Deployable antennas often become one of the most failure-prone spacecraft systems.

LoRa in Space

One of the most interesting recent developments is the use of LoRa modulation in CubeSats.

LoRa’s extreme sensitivity allows:

  • Very low-power space links
  • Small antennas
  • Simpler ground stations

Several experimental satellites have successfully demonstrated LoRa telemetry from orbit.

This connects the CubeSat world with the same low-power networking ecosystem behind Meshtastic and LoRaWAN.

Educational Impact

CubeSats transformed aerospace education.

Students can now:

  • Design spacecraft
  • Build flight hardware
  • Operate real satellites
  • Analyze orbital telemetry

The entire lifecycle of a space mission became accessible at university scale.

That may ultimately matter more than the satellites themselves.

The Bigger Significance

CubeSat amateur bands represent something unusual in modern infrastructure:

An open-access pathway into space engineering.

Most modern communications systems are increasingly centralized:

  • Cellular networks
  • Satellite megaconstellations
  • Cloud infrastructure
  • Licensed spectrum

CubeSat amateur radio remains comparatively decentralized and accessible.

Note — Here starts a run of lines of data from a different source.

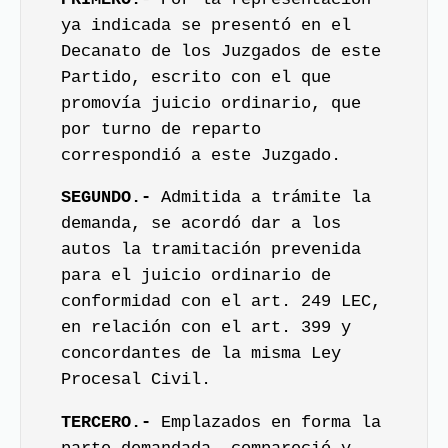
ya indicada se presentó en el
Decanato de los Juzgados de este
Partido, escrito con el que
promovía juicio ordinario, que
por turno de reparto
correspondió a este Juzgado.
SEGUNDO.-
Admitida a trámite la
demanda, se acordó dar a los
autos la tramitación prevenida
para el juicio ordinario de
conformidad con el art. 249 LEC,
en relación con el art. 399 y
concordantes de la misma Ley
Procesal Civil.
TERCERO.-
Emplazados en forma la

A small university lab, amateur radio group, or even a motivated hobbyist team can still build a spacecraft and communicate with it using globally shared spectrum.

That openness helped create an entire generation of aerospace engineers.

Tiny satellites communicating over obscure amateur radio frequencies may seem niche. But they quietly changed who gets to participate in space technology.